Correcting for bias can prove useful in applications with noisy data in general and education data in particular. In education, inputs and outputs are often noisy measures (e.g. Jerrim et al. 2017). Bias-correction is especially important when using education data, as noise resulting from measurement error is widespread (see for example De Witte and Schiltz (2018) who illustrate issues when using survey data). Moreover, often the design of data collection methods leads to substantial bias in education data. For example, the use of plausible values in PISA data results in imputation errors when constructing observations for students that did not complete specific subjects (for a technical description, see OECD (2009)).
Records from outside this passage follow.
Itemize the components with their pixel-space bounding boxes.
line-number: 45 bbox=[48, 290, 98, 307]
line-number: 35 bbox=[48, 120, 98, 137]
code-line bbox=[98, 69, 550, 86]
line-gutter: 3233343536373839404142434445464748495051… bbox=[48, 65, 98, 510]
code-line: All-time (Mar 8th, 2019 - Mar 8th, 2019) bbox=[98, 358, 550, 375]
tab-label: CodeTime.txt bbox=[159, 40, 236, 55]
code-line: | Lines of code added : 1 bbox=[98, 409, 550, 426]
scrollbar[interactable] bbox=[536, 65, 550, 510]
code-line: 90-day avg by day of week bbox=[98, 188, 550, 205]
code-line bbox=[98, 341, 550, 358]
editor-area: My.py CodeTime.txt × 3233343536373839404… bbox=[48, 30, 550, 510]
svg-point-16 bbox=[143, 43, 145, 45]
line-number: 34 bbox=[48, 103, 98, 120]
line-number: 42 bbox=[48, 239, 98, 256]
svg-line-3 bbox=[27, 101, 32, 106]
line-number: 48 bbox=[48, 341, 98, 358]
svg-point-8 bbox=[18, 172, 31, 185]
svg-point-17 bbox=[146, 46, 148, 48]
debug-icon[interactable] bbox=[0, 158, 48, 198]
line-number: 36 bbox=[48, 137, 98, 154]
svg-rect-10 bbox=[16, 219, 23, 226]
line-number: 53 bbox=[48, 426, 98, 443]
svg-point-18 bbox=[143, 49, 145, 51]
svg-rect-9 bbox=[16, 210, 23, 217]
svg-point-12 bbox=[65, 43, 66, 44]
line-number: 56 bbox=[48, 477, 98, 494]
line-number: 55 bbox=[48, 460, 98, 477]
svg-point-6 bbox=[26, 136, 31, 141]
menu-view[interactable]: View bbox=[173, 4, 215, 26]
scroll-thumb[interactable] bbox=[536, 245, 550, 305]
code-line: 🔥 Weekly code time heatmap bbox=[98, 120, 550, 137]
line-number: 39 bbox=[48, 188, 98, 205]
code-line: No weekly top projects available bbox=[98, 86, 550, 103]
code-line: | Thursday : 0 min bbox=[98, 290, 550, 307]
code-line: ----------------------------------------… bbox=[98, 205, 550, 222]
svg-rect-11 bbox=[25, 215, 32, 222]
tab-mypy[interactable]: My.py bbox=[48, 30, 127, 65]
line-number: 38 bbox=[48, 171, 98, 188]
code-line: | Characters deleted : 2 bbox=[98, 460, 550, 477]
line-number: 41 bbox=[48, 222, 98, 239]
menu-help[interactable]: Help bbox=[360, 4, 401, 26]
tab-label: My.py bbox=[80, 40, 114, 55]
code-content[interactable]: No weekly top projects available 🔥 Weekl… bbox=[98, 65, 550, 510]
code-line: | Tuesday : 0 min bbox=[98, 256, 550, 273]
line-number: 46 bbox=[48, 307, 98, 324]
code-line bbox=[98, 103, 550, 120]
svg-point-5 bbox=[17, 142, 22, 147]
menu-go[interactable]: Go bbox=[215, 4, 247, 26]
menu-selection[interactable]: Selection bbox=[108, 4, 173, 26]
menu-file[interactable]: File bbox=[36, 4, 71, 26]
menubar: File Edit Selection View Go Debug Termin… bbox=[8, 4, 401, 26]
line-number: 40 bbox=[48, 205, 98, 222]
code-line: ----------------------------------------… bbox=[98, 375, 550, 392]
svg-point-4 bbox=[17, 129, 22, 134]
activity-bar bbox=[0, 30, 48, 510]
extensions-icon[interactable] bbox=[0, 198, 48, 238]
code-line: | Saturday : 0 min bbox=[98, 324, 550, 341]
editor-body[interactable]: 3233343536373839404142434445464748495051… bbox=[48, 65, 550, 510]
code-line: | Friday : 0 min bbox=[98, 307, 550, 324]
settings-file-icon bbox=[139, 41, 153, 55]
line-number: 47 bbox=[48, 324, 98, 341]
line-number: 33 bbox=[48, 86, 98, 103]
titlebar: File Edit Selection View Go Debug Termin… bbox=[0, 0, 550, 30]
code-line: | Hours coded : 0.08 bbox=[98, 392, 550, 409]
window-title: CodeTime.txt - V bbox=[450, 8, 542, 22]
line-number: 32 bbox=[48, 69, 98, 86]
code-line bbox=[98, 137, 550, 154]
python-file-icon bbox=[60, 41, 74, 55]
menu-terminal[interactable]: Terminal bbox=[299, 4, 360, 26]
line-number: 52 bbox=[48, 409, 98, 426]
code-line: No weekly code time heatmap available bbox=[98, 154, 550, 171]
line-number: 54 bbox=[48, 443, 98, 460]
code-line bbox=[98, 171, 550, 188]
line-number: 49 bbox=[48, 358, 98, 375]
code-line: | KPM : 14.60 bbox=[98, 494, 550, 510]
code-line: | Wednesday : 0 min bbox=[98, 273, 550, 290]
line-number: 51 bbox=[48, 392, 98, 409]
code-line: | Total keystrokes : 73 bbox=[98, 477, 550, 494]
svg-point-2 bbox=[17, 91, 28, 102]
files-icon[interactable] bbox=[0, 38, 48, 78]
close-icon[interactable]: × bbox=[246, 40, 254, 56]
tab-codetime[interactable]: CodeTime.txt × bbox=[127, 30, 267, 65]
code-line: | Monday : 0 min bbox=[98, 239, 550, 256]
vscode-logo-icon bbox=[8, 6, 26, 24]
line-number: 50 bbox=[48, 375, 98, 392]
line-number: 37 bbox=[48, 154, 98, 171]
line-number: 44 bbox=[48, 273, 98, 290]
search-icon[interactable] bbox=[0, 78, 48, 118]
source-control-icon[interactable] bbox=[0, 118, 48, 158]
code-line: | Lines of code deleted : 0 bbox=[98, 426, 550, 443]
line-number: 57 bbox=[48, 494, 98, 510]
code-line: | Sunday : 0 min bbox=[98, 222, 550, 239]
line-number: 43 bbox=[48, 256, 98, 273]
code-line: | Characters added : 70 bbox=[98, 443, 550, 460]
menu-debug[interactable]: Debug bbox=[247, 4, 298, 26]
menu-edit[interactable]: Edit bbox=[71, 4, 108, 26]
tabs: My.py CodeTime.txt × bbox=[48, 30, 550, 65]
Despite mitigating the influence of outlying observations by the B draws of size m in the conditional efficiency estimator, the noisy input and output variables can result in biased estimates. The proposed method, combining conditional and bias-corrected efficiency, can be seen as an alternative to partial frontier approaches such as the robust order-m approach (Cazals et al. 2002; Daraio and Simar 2007) or order-α approach (Aragon et al. 2005). Although the conditional estimates account for the operational environment an observation is operating in, subsampling within conditional draws allows us to correct for remaining bias in the input and output variables of the conditional estimates. As we will illustrate in Sect. 4, bias-corrected estimates of the conditional model can still differ considerably from their conditional counterparts, despite an m out of n procedure being used to obtain the latter. In the application at hand, over 30% of the initially estimated bias remains after conditionally subsampling. Also, we compared the variation in bootstrapped conditional efficiency estimates to the bias estimates and conclude that bias-correction is required for almost all programs (see Sect. 4.2.). As an additional advantage, confidence intervals can be constructed from the distribution of bootstrap estimates, which facilitates the comparison and ranking of evaluated units (e.g. Johnes 2006).

2.4 Statistical inference for managerial efficiency and efficiency differentials

Once conditional and unconditional bias-corrected efficiency estimates are obtained for every program o, we can compute the ratio of both:

$$ Q_{o} = \frac{{\hat{\theta }_{o} (y|z) }}{{\hat{\theta }_{o} \left( y \right) }} $$
(4)

Using this ratio, it is possible to gain insights into which nondiscretionary characteristics are favorable and unfavorable when measuring managerial efficiency (Daraio and Simar 2005). For example, when Q is increasing with the number of learners in program, it suggests that having more learners in a program is favorable. Nonparametric regression plots uncover such (nonlinear) relationships and corresponding significance levels can be computed (Li and Racine 2007).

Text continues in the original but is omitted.